[Brief] Look in the data below for the line that has "FAQ–nejčastější dotazy", then print exactly every line from there through the line that has "السيارات TDCMY عبر", leaving pictures out.

[Data excerpts]
==*==

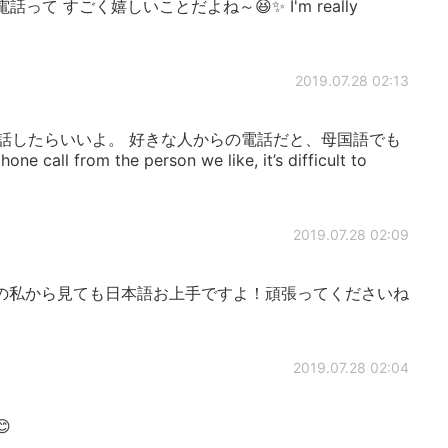
からの電話って すごく嬉しいことだよね～😆✨ I'm really
2019.07.28 02:13
ずつ話したらいいよ。 好きな人からの電話だと、母国語でも
ll from the person we like, it’s difficult to
2019.07.28 02:09
の私から見ても日本語お上手ですよ！頑張ってくださいね
2019.07.28 02:04
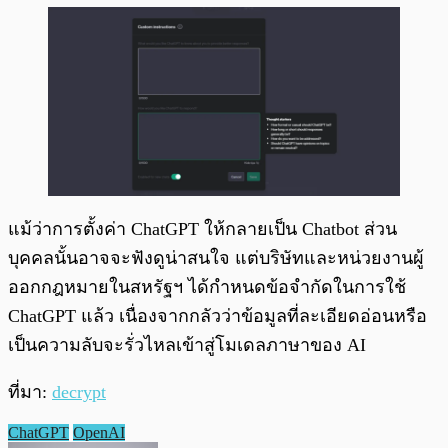
แม้ว่าการตั้งค่า ChatGPT ให้กลายเป็น Chatbot ส่วน
บุคคลนั้นอาจจะฟังดูน่าสนใจ แต่บริษัทและหน่วยงานผู้
ออกกฎหมายในสหรัฐฯ ได้กำหนดข้อจำกัดในการใช้
ChatGPT แล้ว เนื่องจากกลัวว่าข้อมูลที่ละเอียดอ่อนหรือ
เป็นความลับจะรั่วไหลเข้าสู่โมเดลภาษาของ AI
ที่มา:
decrypt
ChatGPT
OpenAI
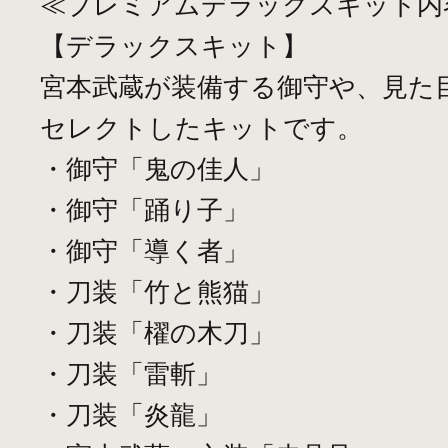
≪プレミアムデラックスキット内
【デラックスキット】
宮本武蔵が装備する御守や、見た
セレクトしたキットです。
・御守「鬼の佳人」
・御守「踊り子」
・御守「導く者」
・刀装「竹と熊猫」
・刀装「櫂の木刀」
・刀装「雷斬」
・刀装「炎龍」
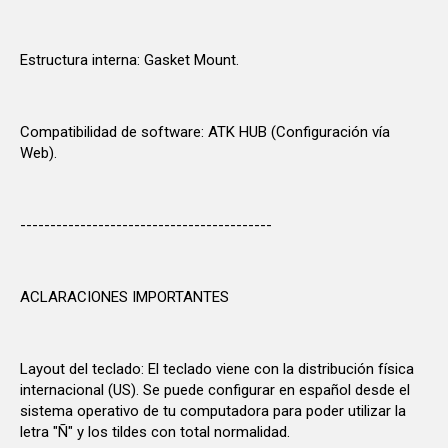
Estructura interna: Gasket Mount.
Compatibilidad de software: ATK HUB (Configuración vía
Web).
------------------------------------------
ACLARACIONES IMPORTANTES
Layout del teclado: El teclado viene con la distribución física
internacional (US). Se puede configurar en español desde el
sistema operativo de tu computadora para poder utilizar la
letra "Ñ" y los tildes con total normalidad.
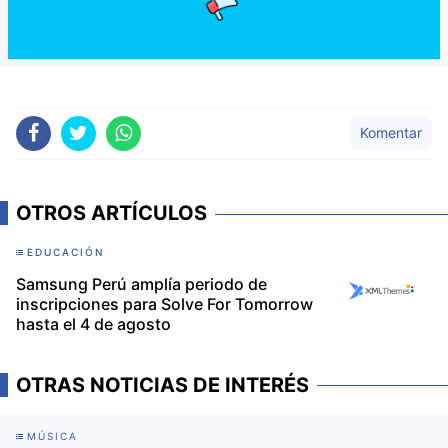
Komentar
OTROS ARTÍCULOS
EDUCACIÓN
Samsung Perú amplía periodo de
inscripciones para Solve For Tomorrow
hasta el 4 de agosto
OTRAS NOTICIAS DE INTERÉS
MÚSICA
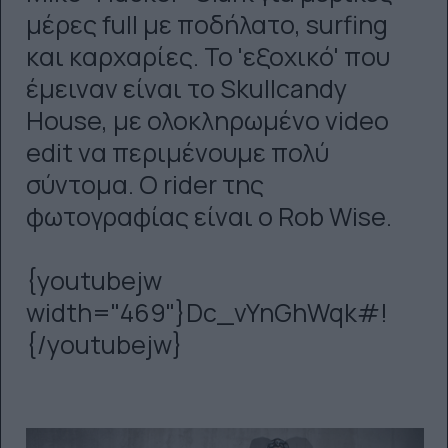
μέρες full με ποδήλατο, surfing
και καρχαρίες. To 'εξοχικό' που
έμειναν είναι το Skullcandy
House, με ολοκληρωμένο video
edit να περιμένουμε πολύ
σύντομα. Ο rider της
φωτογραφίας είναι ο Rob Wise.
{youtubejw
width="469"}Dc_vYnGhWqk#!
{/youtubejw}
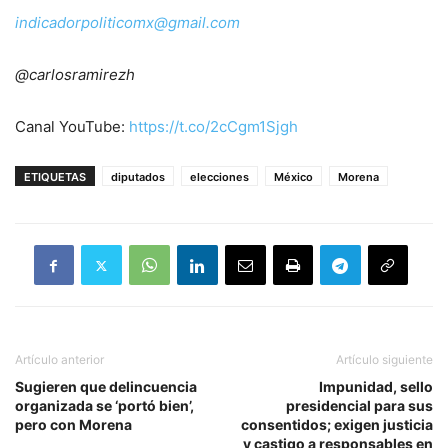
indicadorpoliticomx@gmail.com
@carlosramirezh
Canal YouTube:
https://t.co/2cCgm1Sjgh
ETIQUETAS
diputados
elecciones
México
Morena
Artículo anterior
Artículo siguiente
Sugieren que delincuencia
Impunidad, sello
organizada se ‘portó bien’,
presidencial para sus
pero con Morena
consentidos; exigen justicia
y castigo a responsables en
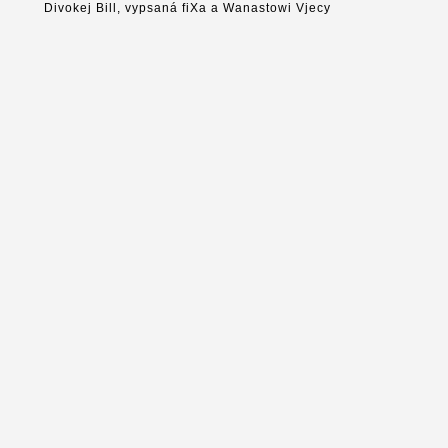
Divokej Bill, vypsaná fiXa a Wanastowi Vjecy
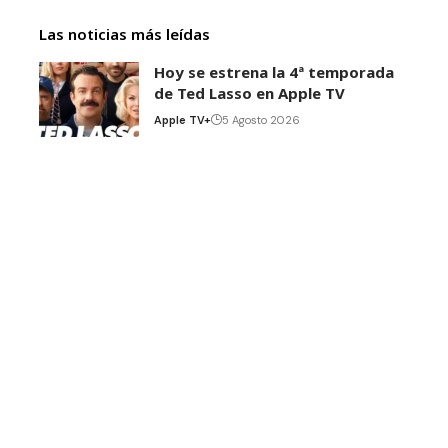
Las noticias más leídas
Hoy se estrena la 4ª temporada
de Ted Lasso en Apple TV
Apple TV+
5 Agosto 2026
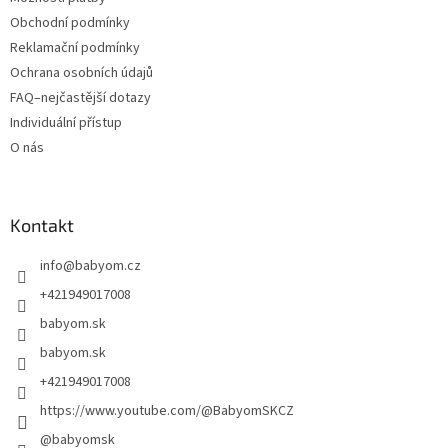
Obchodní podmínky
Reklamační podmínky
Ochrana osobních údajů
FAQ–nejčastější dotazy
Individuální přístup
O nás
Kontakt
info
@
babyom.cz
+421949017008
babyom.sk
babyom.sk
+421949017008
https://www.youtube.com/@BabyomSKCZ
@babyomsk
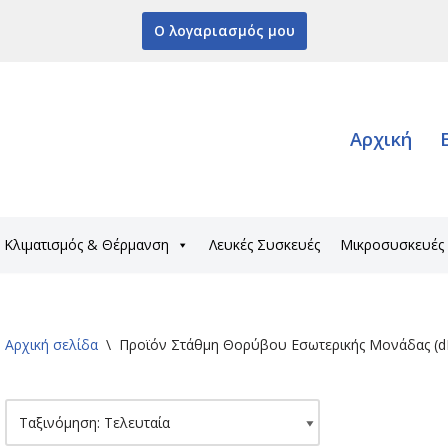
Ο λογαριασμός μου
Αρχική
Κλιματισμός & Θέρμανση
Λευκές Συσκευές
Μικροσυσκευές
Αρχική σελίδα
\
Προϊόν Στάθμη Θορύβου Εσωτερικής Μονάδας (d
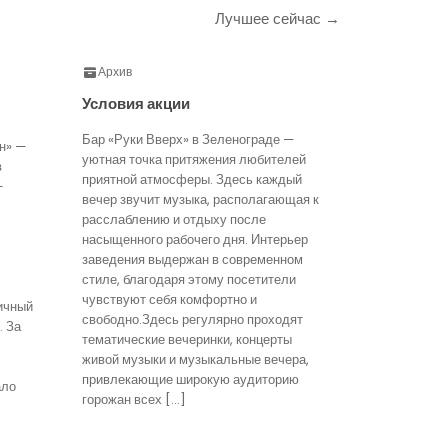
Лучшее сейчас →
Архив
Условия акции
Бар «Руки Вверх» в Зеленограде —
н» —
уютная точка притяжения любителей
в
приятной атмосферы. Здесь каждый
—
вечер звучит музыка, располагающая к
расслаблению и отдыху после
насыщенного рабочего дня. Интерьер
заведения выдержан в современном
стиле, благодаря этому посетители
чувствуют себя комфортно и
ичный
свободно.Здесь регулярно проходят
. За
тематические вечеринки, концерты
живой музыки и музыкальные вечера,
привлекающие широкую аудиторию
ало
горожан всех […]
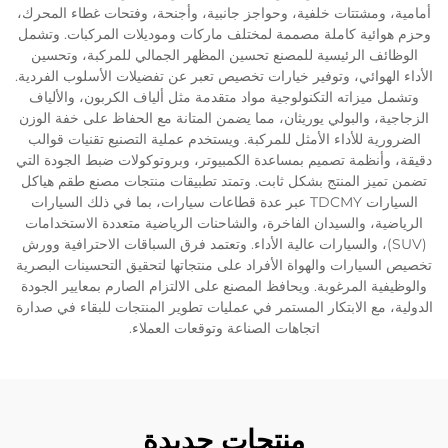
أمامية، ومشتتات خلفية، وحواجز جانبية، وأجنحة، وفتحات غطاء المحرك،
وحزم هوائية كاملة مصممة لمختلف ماركات وموديلات المركبات. وتشمل
الوظائف الرئيسية للمصنع تحسين المظهر الجمالي للمركبة، وتحسين
الأداء الهوائي، وتوفير خيارات تخصيص تعبر عن تفضيلات الأسلوب الفردية.
وتشمل ميزاته التكنولوجية مواد متقدمة مثل ألياف الكربون، والألياف
الزجاجية، والبولي يوريثان، مما يضمن المتانة مع الحفاظ على خفة الوزن
الضرورية للأداء الأمثل للمركبة. ويستخدم عملية التصنيع تقنيات قوالب
دقيقة، وأنظمة تصميم بمساعدة الكمبيوتر، وبروتوكولات ضبط الجودة التي
تضمن تميز المنتج بشكل ثابت. وتمتد تطبيقات منتجات مصنع طقم هياكل
السيارات TDCMY عبر عدة قطاعات سيارات، بما في ذلك السيارات
الرياضية، والسيدان الفاخرة، والشاحنات الرياضية متعددة الاستخدامات
(SUV)، والسيارات عالية الأداء. وتعتمد فرق السباقات الاحترافية وورش
تخصيص السيارات والهواة الأفراد على منتجاتها لتحقيق التحسينات البصرية
والوظيفية المرغوبة. ويحافظ المصنع على الالتزام الصارم بمعايير الجودة
الدولية، مع الابتكار المستمر في عمليات تطوير المنتجات للبقاء في صدارة
اتجاهات الصناعة وتوقعات العملاء.
منتجات جديدة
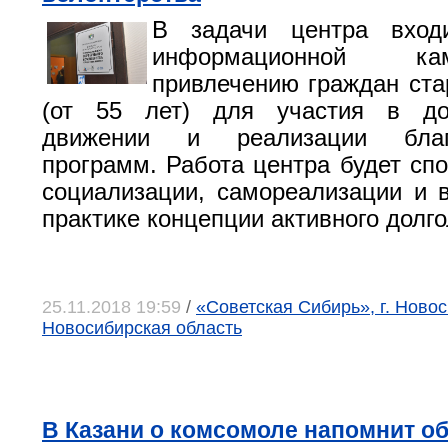
В задачи центра вход
информационной к
привлечению граждан ста
(от 55 лет) для участия в до
движении и реализации благо
программ. Работа центра будет спо
социализации, самореализации и
практике концепции активного дол­го
25.11.2018 19:59
/
«Советская Сибирь», г. Новос
Новосибирская область
В Казани о комсомоле напомнит 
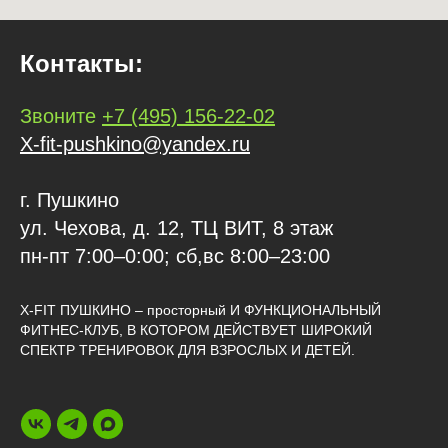
Контакты:
Звоните
+7 (495) 156-22-02
X-fit-pushkino@yandex.ru
г. Пушкино
ул. Чехова, д. 12, ТЦ ВИТ, 8 этаж
пн-пт 7:00–0:00; сб,вс 8:00–23:00
X-FIT ПУШКИНО – просторный И ФУНКЦИОНАЛЬНЫЙ
ФИТНЕС-КЛУБ, В КОТОРОМ ДЕЙСТВУЕТ ШИРОКИЙ
СПЕКТР ТРЕНИРОВОК ДЛЯ ВЗРОСЛЫХ И ДЕТЕЙ.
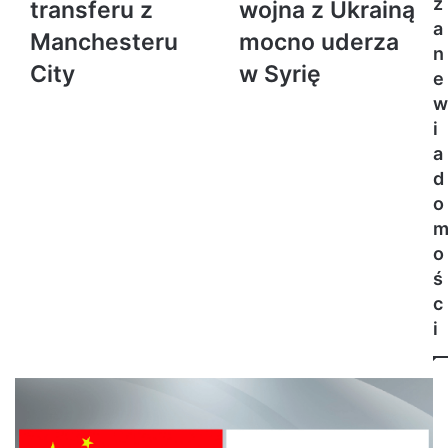
z
transferu z
wojna z Ukrainą
a
Manchesteru
mocno uderza
n
City
w Syrię
e
w
i
a
d
o
o
ś
c
i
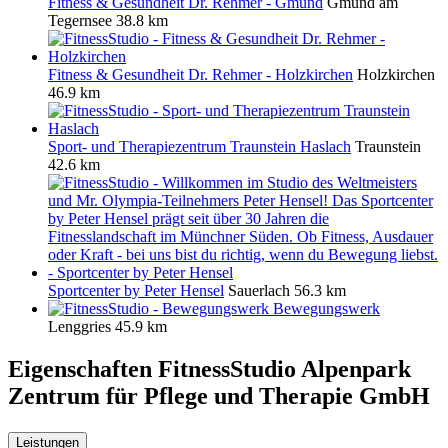
Fitness & Gesundheit Dr. Rehmer - Gmund
Gmund am
Tegernsee
38.8 km
Fitness & Gesundheit Dr. Rehmer - Holzkirchen
Holzkirchen
46.9 km
Sport- und Therapiezentrum Traunstein Haslach
Traunstein
42.6 km
Sportcenter by Peter Hensel
Sauerlach
56.3 km
Bewegungswerk
Lenggries
45.9 km
Eigenschaften FitnessStudio
Alpenpark
Zentrum für Pflege und Therapie GmbH
Leistungen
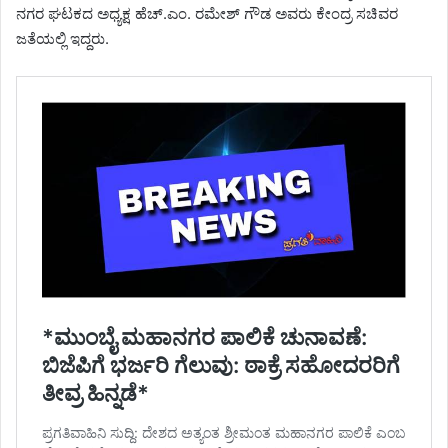
ನಗರ ಘಟಕದ ಅಧ್ಯಕ್ಷ ಹೆಚ್.ಎಂ. ರಮೇಶ್ ಗೌಡ ಅವರು ಕೇಂದ್ರ ಸಚಿವರ
ಜತೆಯಲ್ಲಿ ಇದ್ದರು.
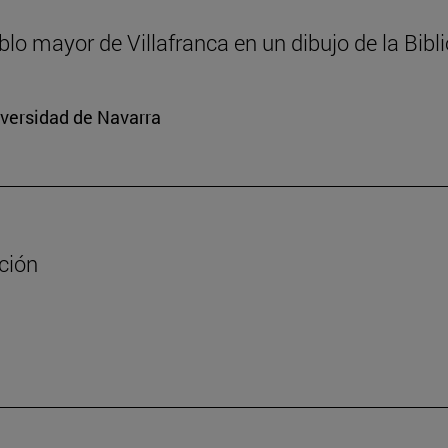
ablo mayor de Villafranca en un dibujo de la Bib
iversidad de Navarra
ación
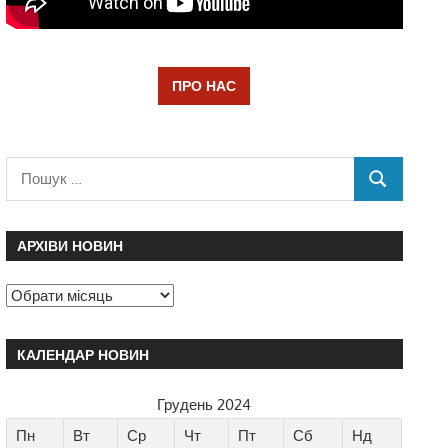
ПРО НАС
АРХІВИ НОВИН
КАЛЕНДАР НОВИН
Грудень 2024
Пн
Вт
Ср
Чт
Пт
Сб
Нд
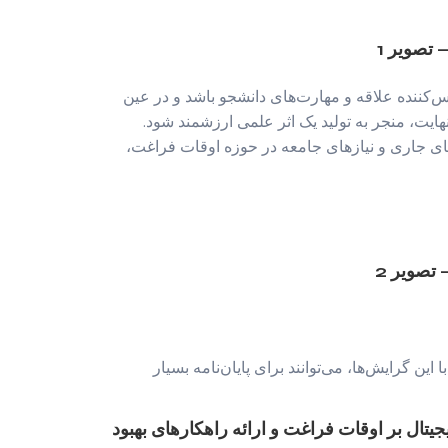
‌کننده علاقه و مهارت‌های دانشجو باشد و در عین
ایت، منجر به تولید یک اثر علمی ارزشمند شود.
های جاری و نیازهای جامعه در حوزه اوقات فراغت،
 گرایش‌ها، می‌توانند برای پایان‌نامه بسیار
جیتال بر اوقات فراغت و ارائه راهکارهای بهبود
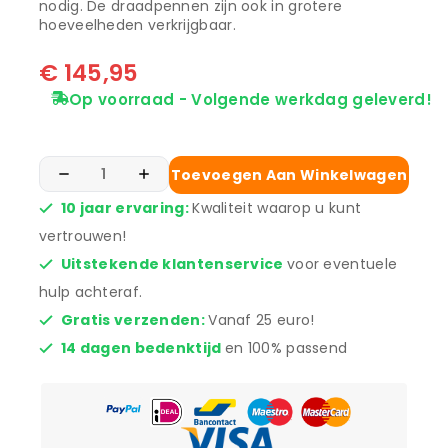
nodig. De draadpennen zijn ook in grotere
hoeveelheden verkrijgbaar.
€
145,95
Op voorraad - Volgende werkdag geleverd!
Toevoegen Aan Winkelwagen
10 jaar ervaring:
Kwaliteit waarop u kunt
vertrouwen!
Uitstekende klantenservice
voor eventuele
hulp achteraf.
Gratis verzenden:
Vanaf 25 euro!
14 dagen bedenktijd
en 100% passend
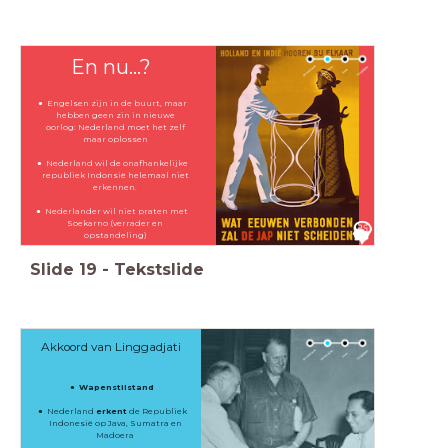
En nu...?
Engelsen zijn in de buurt, maar
hebben geen zin in nieuwe
oorlog: Nederland moet het zelf
maar oplossen
Nederland wil de onafhankelijke
republiek Indonsië helemaal niet
erkennen.
Nederlander wil niet praten met
Soekarno (verrader en
opstandeling)
Slide
19
-
Tekstslide
Akkoord van Linggadjati
Wapenstilstand
Nederland
erkent
de Republiek
Indonesië op Java, Sumatra en
Madoera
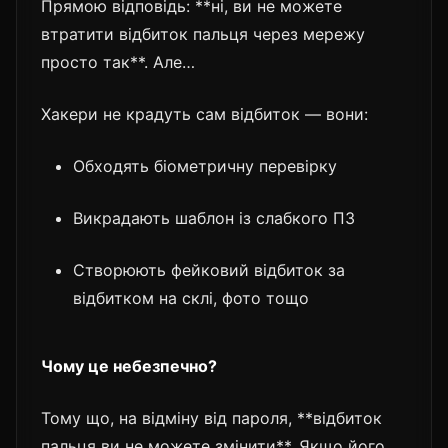
Прямою відповідь: **ні, ви не можете
втратити відбиток пальця через мережу
просто так**. Але…
Хакери не крадуть сам відбиток — вони:
Обходять біометричну перевірку
Викрадають шаблон із слабкого ПЗ
Створюють фейковий відбиток за
відбитком на склі, фото тощо
Чому це небезпечно?
Тому що, на відміну від пароля, **відбиток
пальця ви не можете змінити**. Якщо його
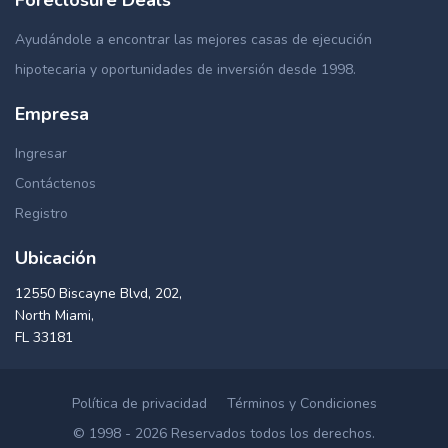
Ayudándole a encontrar las mejores casas de ejecución
hipotecaria y oportunidades de inversión desde 1998.
Empresa
Ingresar
Contáctenos
Registro
Ubicación
12550 Biscayne Blvd, 202,
North Miami,
FL 33181
Política de privacidad
Términos y Condiciones
© 1998 - 2026 Reservados todos los derechos.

==*==

[Answer for the task]
FAQ–nejčastější dotazy
Individuální přístup
O nás
Kontakt
info
@
babyom.cz
+421949017008
babyom.sk
babyom.sk
+421949017008
https://www.youtube.com/@BabyomSKCZ
@babyomsk
Ο λογαριασμός μου
Αρχική
Κλιματισμός & Θέρμανση
Λευκές Συσκευές
Μικροσυσκευές
Αρχική σελίδα
\
Προϊόν Στάθμη Θορύβου Εσωτερικής Μονάδας (d
Лучшее сейчас →
Архив
Условия акции
Бар «Руки Вверх» в Зеленограде —
н» —
уютная точка притяжения любителей
в
приятной атмосферы. Здесь каждый
—
вечер звучит музыка, располагающая к
расслаблению и отдыху после
насыщенного рабочего дня. Интерьер
заведения выдержан в современном
стиле, благодаря этому посетители
чувствуют себя комфортно и
ичный
свободно.Здесь регулярно проходят
. За
тематические вечеринки, концерты
живой музыки и музыкальные вечера,
привлекающие широкую аудиторию
ало
горожан всех […]
أمامية، ومشتتات خلفية، وحواجز جانبية، وأجنحة، وفتحات غطاء المحرك،
وحزم هوائية كاملة مصممة لمختلف ماركات وموديلات المركبات. وتشمل
الوظائف الرئيسية للمصنع تحسين المظهر الجمالي للمركبة، وتحسين
الأداء الهوائي، وتوفير خيارات تخصيص تعبر عن تفضيلات الأسلوب الفردية.
وتشمل ميزاته التكنولوجية مواد متقدمة مثل ألياف الكربون، والألياف
الزجاجية، والبولي يوريثان، مما يضمن المتانة مع الحفاظ على خفة الوزن
الضرورية للأداء الأمثل للمركبة. ويستخدم عملية التصنيع تقنيات قوالب
دقيقة، وأنظمة تصميم بمساعدة الكمبيوتر، وبروتوكولات ضبط الجودة التي
تضمن تميز المنتج بشكل ثابت. وتمتد تطبيقات منتجات مصنع طقم هياكل
السيارات TDCMY عبر عدة قطاعات سيارات، بما في ذلك السيارات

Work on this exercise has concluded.